Este amigo era, como
se ha dicho, un oso hormiguero; pero era de una especie pequeña, cuyos
individuos tienen un color amarillo, y por encima del color amarillo una
especie de camiseta negra sujeta por dos cintas que pasan por encima de
los hombros. Tienen también la cola prensil porque viven siempre en los
árboles, y se cuelgan de la cola.
¿De dónde
provenía la amistad estrecha entre el oso hormiguero y el cazador?
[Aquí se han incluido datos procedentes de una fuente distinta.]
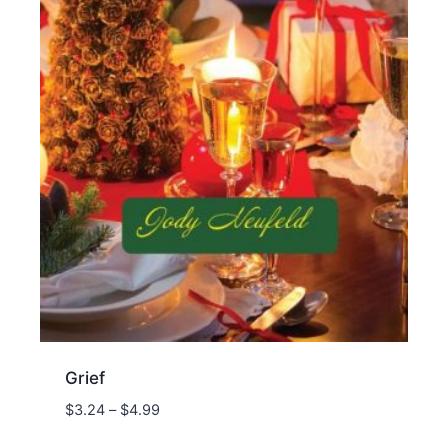
Grief
Price
$
3.24
–
$
4.99
range: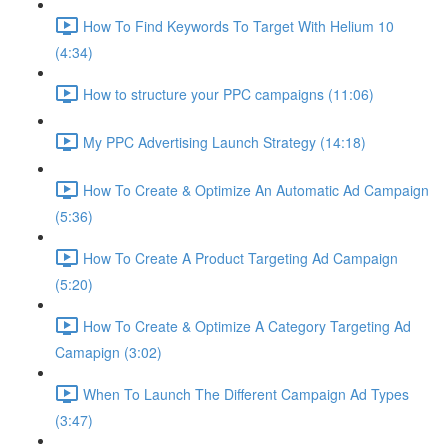
How To Find Keywords To Target With Helium 10
(4:34)
How to structure your PPC campaigns (11:06)
My PPC Advertising Launch Strategy (14:18)
How To Create & Optimize An Automatic Ad Campaign
(5:36)
How To Create A Product Targeting Ad Campaign
(5:20)
How To Create & Optimize A Category Targeting Ad
Camapign (3:02)
When To Launch The Different Campaign Ad Types
(3:47)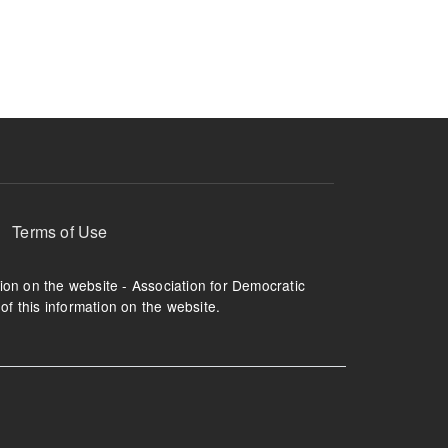
ruption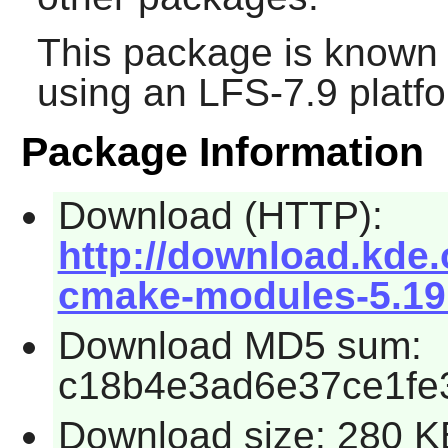
This package is known 
using an LFS-7.9 platf
Package Information
Download (HTTP):
http://download.kde.
cmake-modules-5.19.
Download MD5 sum:
c18b4e3ad6e37ce1fe
Download size: 280 K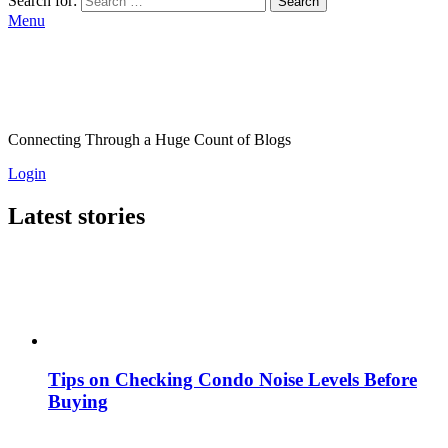
Search for:
Search
Menu
Connecting Through a Huge Count of Blogs
Login
Latest stories
Tips on Checking Condo Noise Levels Before
Buying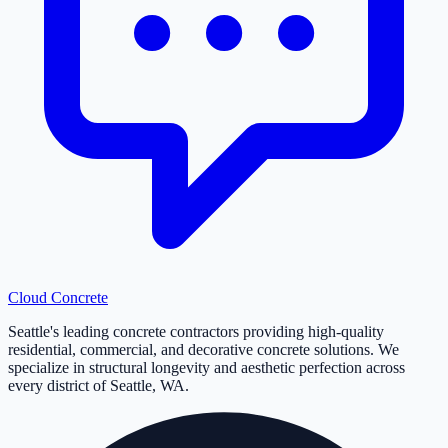
Cloud
Concrete
Seattle's leading concrete contractors providing high-quality
residential, commercial, and decorative concrete solutions. We
specialize in structural longevity and aesthetic perfection across
every district of Seattle, WA.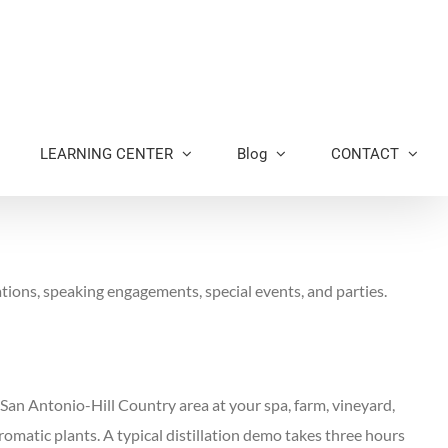
LEARNING CENTER
Blog
CONTACT
tions, speaking engagements, special events, and parties.
n-San Antonio-Hill Country area at your spa, farm, vineyard,
romatic plants. A typical distillation demo takes three hours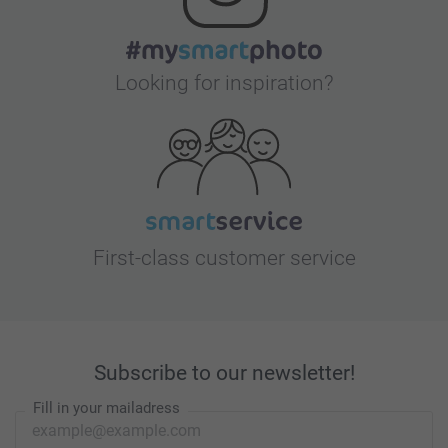
Looking for inspiration?
First-class customer service
Subscribe to our newsletter!
Fill in your mailadress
Nadie
lo sabía en el monte; pero alguna vez ha de llegar el motivo a nuestros
oídos.
La pobre madre,
pues, llegó hasta el cubil del oso hormiguero.
—¡Tan!, ¡tan!,
¡tan! —llamó jadeante.
—¿Quién es? —respondió
el oso hormiguero.
—¡Soy yo, la
gama!
—¡Ah, bueno!
¿Qué quiere la gama?
—Vengo a pedirle
una tarjeta de recomendación para el cazador. La gamita, mi hija, está
ciega.
—¿Ah, la gamita?
—le respondió el oso hormiguero—. Es una buena persona. Si es por
ella, sí le doy lo que quiere. Pero no necesita nada escrito...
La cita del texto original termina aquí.